Cartoonify Reality is an OpenCV project that uses core OpenCV functions and the K-Means clustering algorithm to perform image processing and cartoony them. This project shows how good image processing can be used to do the same task that normally takes a machine learning model and high computational power. Usually, the same task is done using either auto-encoders or GANs(Generative Adversarial Networks). In this blog, we will explore more of Computer Vision and Image processing.
The workflow is as described below-
We will start by working on images as input. These images can easily be converted to videos. Take the source image, blur it using a Bilateral filter. Use canny to finds its edges. Then convert the image into HSV(Hue-Saturation-Value) format and apply K-means clustering to it. Convert it back to RGB(Red-Green-blue) format and draw contours on the image. Finally, use erosion to thicken the boundaries and display the output image.
CONTENT
- Computer Vision
- OpenCV
- Blurring
- Canny Edge-detection
- K-Means Clustering
- Contours
- Erosion
- Raspberry Pi
- Output
Computer Vision
Computer Vision(CV) is a field of computing that deals with replicating the complexity and vision of the human eye. Various algorithms and formulae are developed to help computers visualize better. Input is taken from cameras, and output can vary with use. The most famous application as of today is object detection as shown below.
OpenCV
OpenCV is an open-source software containing pre-built functions and algorithms used for implementing Image Processing and Computer Vision. The python library that we will be using is “cv2”. It is one of the most widely used libraries in python with over 18 million downloads. We will be using some of those built-in functions to process our input image.
Start by creating a new python file and importing it.
import cv2
Define the main function of our code-
# takes input image as parameter
def cartoon(image):
# returns the output image
return output
Blurring
Blurring in terms of digital image processing is smoothing of the image, removing noise from it. Filtering is one of the fundamental operations of Image Processing. Filters like Gaussian Blur, Median Blur blur images, but they also tend to smooth the edges. To avoid that we will use the Bilateral Filter.

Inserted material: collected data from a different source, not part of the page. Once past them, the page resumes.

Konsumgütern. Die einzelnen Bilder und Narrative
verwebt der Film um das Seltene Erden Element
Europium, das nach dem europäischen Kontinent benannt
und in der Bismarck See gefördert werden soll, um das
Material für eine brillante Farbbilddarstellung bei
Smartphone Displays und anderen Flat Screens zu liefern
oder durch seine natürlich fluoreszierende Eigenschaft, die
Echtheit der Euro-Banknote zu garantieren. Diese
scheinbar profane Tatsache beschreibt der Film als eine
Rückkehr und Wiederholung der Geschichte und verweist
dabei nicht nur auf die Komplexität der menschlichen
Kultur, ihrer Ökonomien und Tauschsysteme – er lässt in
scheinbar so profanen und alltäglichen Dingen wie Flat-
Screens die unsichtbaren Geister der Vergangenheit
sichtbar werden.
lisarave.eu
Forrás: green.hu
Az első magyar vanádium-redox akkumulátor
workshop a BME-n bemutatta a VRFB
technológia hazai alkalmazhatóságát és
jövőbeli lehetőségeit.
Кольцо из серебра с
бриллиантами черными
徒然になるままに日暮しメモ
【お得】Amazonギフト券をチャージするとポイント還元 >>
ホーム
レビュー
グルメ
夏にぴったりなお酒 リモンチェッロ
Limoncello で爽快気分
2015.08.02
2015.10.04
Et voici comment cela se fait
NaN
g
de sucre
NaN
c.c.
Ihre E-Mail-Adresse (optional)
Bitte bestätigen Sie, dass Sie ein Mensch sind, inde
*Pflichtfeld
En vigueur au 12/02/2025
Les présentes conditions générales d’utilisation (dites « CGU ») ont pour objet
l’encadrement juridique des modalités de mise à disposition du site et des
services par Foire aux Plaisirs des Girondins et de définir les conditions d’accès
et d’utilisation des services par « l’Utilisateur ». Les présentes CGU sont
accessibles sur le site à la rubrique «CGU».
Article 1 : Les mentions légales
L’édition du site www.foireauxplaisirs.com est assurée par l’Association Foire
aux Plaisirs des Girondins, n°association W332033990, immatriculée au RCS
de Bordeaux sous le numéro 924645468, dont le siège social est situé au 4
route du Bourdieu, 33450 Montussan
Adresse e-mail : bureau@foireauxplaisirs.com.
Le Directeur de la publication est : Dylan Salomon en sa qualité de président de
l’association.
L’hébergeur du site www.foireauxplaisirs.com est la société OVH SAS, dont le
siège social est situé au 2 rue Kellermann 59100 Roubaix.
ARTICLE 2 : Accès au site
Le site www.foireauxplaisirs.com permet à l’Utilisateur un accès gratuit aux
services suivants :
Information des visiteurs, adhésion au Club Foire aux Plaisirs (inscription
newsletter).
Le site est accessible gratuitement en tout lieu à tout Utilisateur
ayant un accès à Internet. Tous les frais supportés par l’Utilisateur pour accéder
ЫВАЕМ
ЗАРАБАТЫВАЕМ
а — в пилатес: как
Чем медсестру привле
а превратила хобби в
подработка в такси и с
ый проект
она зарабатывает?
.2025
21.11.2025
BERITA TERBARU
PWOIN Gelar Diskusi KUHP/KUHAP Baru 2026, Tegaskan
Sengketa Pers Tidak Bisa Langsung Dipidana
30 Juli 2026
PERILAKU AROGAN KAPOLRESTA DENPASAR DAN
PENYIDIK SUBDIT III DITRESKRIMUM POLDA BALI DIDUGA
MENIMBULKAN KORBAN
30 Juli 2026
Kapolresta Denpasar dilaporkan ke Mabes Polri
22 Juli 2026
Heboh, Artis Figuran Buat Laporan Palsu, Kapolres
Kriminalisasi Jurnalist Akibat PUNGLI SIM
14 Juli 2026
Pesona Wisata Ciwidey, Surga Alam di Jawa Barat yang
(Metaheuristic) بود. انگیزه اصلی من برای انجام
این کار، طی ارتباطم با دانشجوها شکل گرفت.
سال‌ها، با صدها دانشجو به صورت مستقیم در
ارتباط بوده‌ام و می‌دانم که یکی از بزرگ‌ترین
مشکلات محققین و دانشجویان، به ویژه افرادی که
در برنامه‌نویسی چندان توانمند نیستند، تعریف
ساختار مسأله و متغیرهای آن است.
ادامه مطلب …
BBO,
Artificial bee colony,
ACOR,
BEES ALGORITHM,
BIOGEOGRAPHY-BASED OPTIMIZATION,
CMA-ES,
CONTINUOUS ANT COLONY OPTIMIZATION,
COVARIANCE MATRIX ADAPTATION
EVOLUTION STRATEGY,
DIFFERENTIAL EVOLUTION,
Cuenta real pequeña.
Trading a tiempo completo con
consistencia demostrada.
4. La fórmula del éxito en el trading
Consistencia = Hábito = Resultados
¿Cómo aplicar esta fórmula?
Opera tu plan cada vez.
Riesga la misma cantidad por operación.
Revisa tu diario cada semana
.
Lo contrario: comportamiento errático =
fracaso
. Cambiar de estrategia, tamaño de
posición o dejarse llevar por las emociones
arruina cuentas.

Now we will apply Bilateral filter to our cartoon function-
STEP -1:
import numpy as np
output=np.array(image)
x,y,c=output.shape
STEP-2:
for i in range(c):
output[:,:,i]=cv2.bilateralFilter(output[:,:,i],5,150,150)
We filter each channel of the colored image separately, as the filter works only on 2 dimensions.
Canny Edge-detection
Canny is a famous edge detection technique that uses the Canny 86 algorithm to detect edges. Since any edge detection technique is prone to noise in the image, we use the bilateral filter to remove them.
Now, we will code canny:
edge=cv2.Canny(output, 100, 200)
K-Means Clustering
K-Means clustering is a clustering algorithm in which n observations are partitioned into k clusters. You may be thinking why do we need it? The answer is simple, think of the problem by considering each pixel in an image. Each pixel in an image is represented by 8 bits, which means each color channel can have 256 possible shades/values. Now if we cluster 8(n) bits(observations) into 5(k) bits, then the number of shades is reduced. If that happens, then the output image, instead of having a variety of shades will have clusters of same shades.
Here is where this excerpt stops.